Wednesday 4 May 2011

Double standards?

I have written before on the God of the gaps accusation, and how the atheist frequently falls back on an atheism of the gaps.  I just want to enlarge on that a wee bit in light of some things I have heard recently.

The atheist will often accuse the Christian of being lazy and just settling for God as an explanation instead of doing some hard work and seeking a naturalistic explanation. 

Now there are a couple of things to say here: firstly, it's not the case that Christians posit God as some kind of labour-saving, thought-preventing, science-stopping answer, but rather when science has done its work and yielded its results, and the scientist has uncovered how things are, then the scientist has to take off his lab coat and stand with everyone else and ask why things are the way they are.  We know that the universe came into existence out of nothing, that the universe is incomprehensibly finely tuned, that the simple cell is far from simple, and that the DNA carries immense amounts of information.  That is what science has told us, but the question that science can't answer is why it should be that way. 
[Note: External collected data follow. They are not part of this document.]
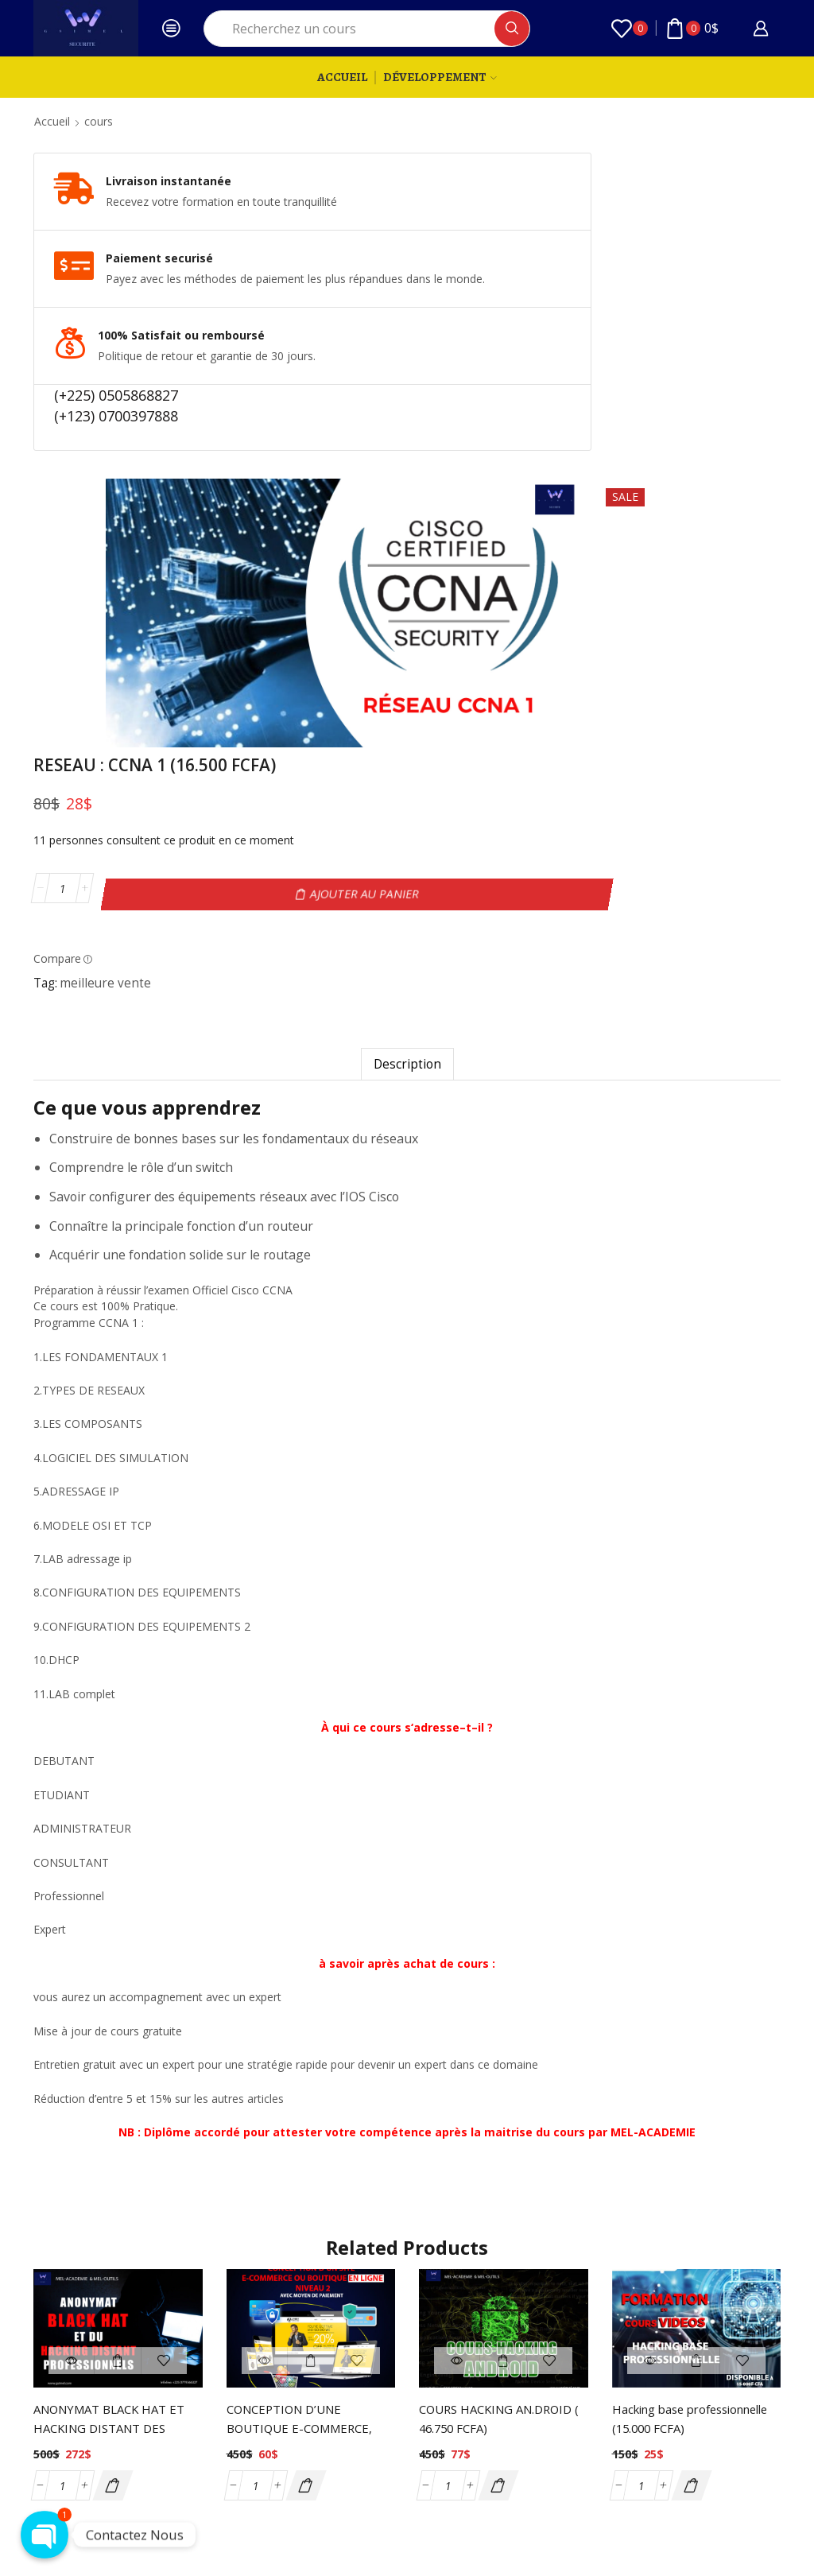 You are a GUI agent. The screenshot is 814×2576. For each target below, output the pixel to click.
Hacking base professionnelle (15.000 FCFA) (681, 2264)
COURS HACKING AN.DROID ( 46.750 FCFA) (502, 2254)
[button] (112, 2319)
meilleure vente (645, 408)
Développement (440, 76)
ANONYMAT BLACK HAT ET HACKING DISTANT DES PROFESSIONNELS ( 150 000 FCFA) (116, 2274)
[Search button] (511, 28)
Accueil (342, 76)
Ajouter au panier (720, 324)
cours (98, 121)
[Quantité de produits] (602, 324)
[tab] (407, 898)
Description (407, 898) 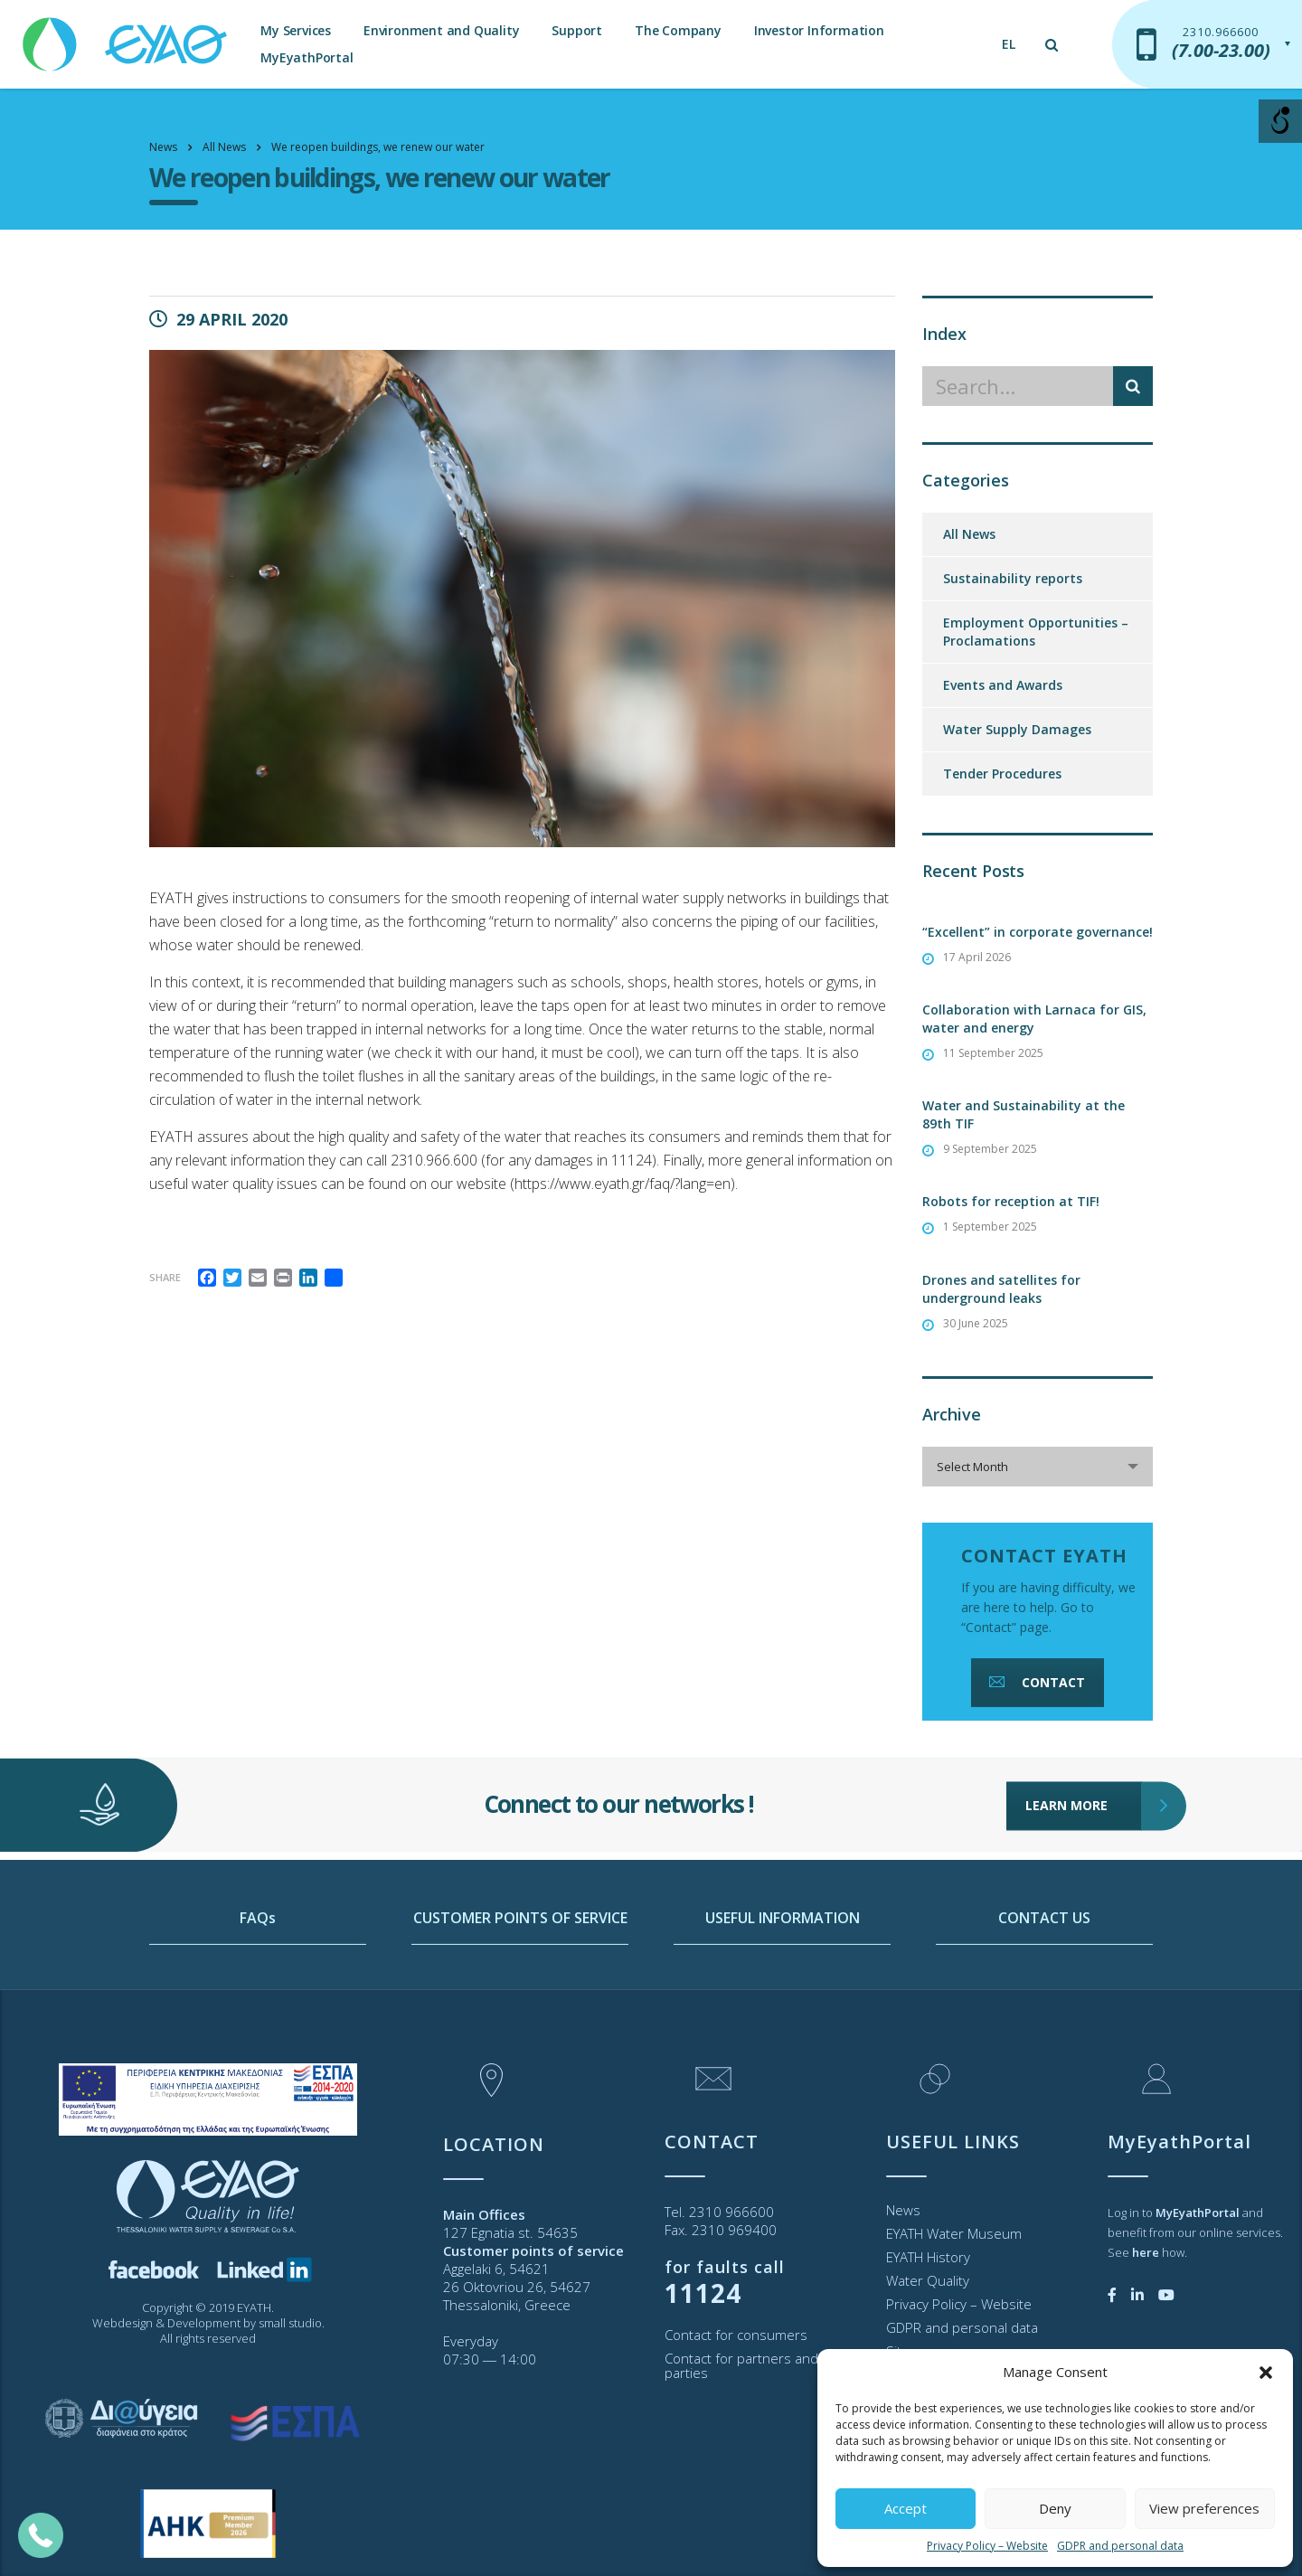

In regard to the origin of the universe you can't run experiments on "nothing" so science isn't going to show you how everything came out of it.  In regard to the fine-tuning, atheists will say it's chance, but why is that not as much of a science-stopper as God?  You see, the atheistic scientist recognises that science can do no more than show you the fine-tuning, it can't explain why it is that way, so it's not stopping science to seek to account for it - science has reached the terminus, the problem is that atheists don't like the destination, because it has brought them to the Designer.

Another thing to say is that atheists have often exhibited scientific laziness - they point to examples of bad design, vestigial organs, junk DNA, and say it shows we were not created.  I will amend Richard Dawkins' words to suit my purpose here: When Christians come up against a problem we don't just throw our hands up and say, "Oh, evolution did it!"  We roll up our sleeves and we work on it!  And Christians have been doing that, and have shown that the bad design is not bad, the vestigial organs are not vestigial and the junk DNA is not junk (e.g. herehere and here).

People like Dawkins and Atkins have frequently said that we should give them a chance, and they will come up with explanations, and even if they don't explain everything naturalistically they will never throw in the towel and say that God must have done it.  But would they be so patient with the Christian who says, "Give us a chance, we will explain everything theistically, and we will never throw in the towel and say that natural selection acting on random mutations did it"?  I trow not!  They would decry their blind faith, but in light of what the facts say and where the evidence points, maybe atheists are the ones exercising blind faith.